Interview with author Cath Hensby Worboys


Cath Hensby Worboys is interviewed by a good friend.
Cath Hensby Worboys, author of the Christian children’s fantasy novel The Pale-Faced Girl, has shared the story behind the book in a YouTube interview with Emma, Communications Officer and a leader at Buckskin Evangelical Church, Basingstoke.
“My first question is, for how long did you actually want to be a writer?” Emma asks.
“Oh gosh, nearly as long as I can remember.”
Cath says that since she was seven years old she knew that she wanted to write a book and that she would often write and illustrate stories as a child. Now being published is a dream come true.
“What’s inspired you to write it?” Emma asks next.
Given that the book has taken a long time to come about, Cath explains that it is a difficult one to answer. However, she recalls when the idea first came about, twenty years previously. She was on holiday in Peru with her husband, visiting the Amazon Rainforest. On the long “5 hours or so” journey back, on a boat along the Amazon River, she recalls that she had alot of time to think and rest.

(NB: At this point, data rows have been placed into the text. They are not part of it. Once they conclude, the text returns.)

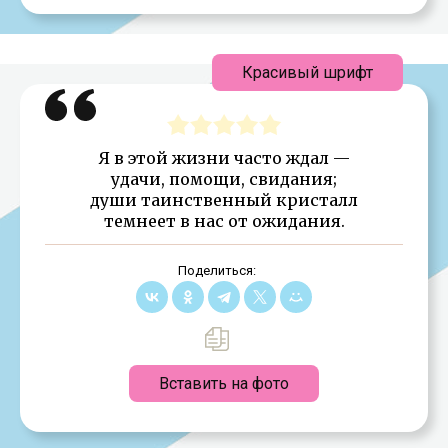
Красивый шрифт
Я в этой жизни часто ждал —
удачи, помощи, свидания;
души таинственный кристалл
темнеет в нас от ожидания.
Поделиться:
Вставить на фото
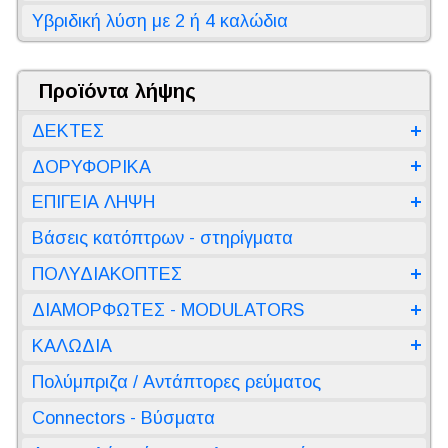
Υβριδική λύση με 2 ή 4 καλώδια
Προϊόντα λήψης
ΔΕΚΤΕΣ
ΔΟΡΥΦΟΡΙΚΑ
ΕΠΙΓΕΙΑ ΛΗΨΗ
Βάσεις κατόπτρων - στηρίγματα
ΠΟΛΥΔΙΑΚΟΠΤΕΣ
ΔΙΑΜΟΡΦΩΤΕΣ - MODULATORS
ΚΑΛΩΔΙΑ
Πολύμπριζα / Αντάπτορες ρεύματος
Connectors - Βύσματα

It was in these moments that the idea for this book cameinto her mind, which bit by bit grew from there.
See full interview below, or to watch on Youtube Click Here.
The fact that it’s written and finished is amazing in itself and could never have happened without God’s help.
About the Book
The Pale-Faced Girl
“There’s so much darkness over this town.” The pale-faced girl turned to Jack with sorrowful eyes. “Can you see it?”
Small patches of darkness had emerged across the town, ugly and menacing. Jack shuddered. His eye fell upon a low oblong building towards the west of town. It was obscured by a patch which seemed larger, darker and more sinister than the rest, and threatened to consume the entire building. Jack realized with a shock what he was looking at.
“That’s my school!”
Soon Jack finds himself on a quest to uncover the Dark forces that threaten to bring danger to his school. What are the secrets being shared in hushed whispers? What Darkness is hidden in the library? And how is Mrs Grimshaw, the deputy head teacher, involved in it all?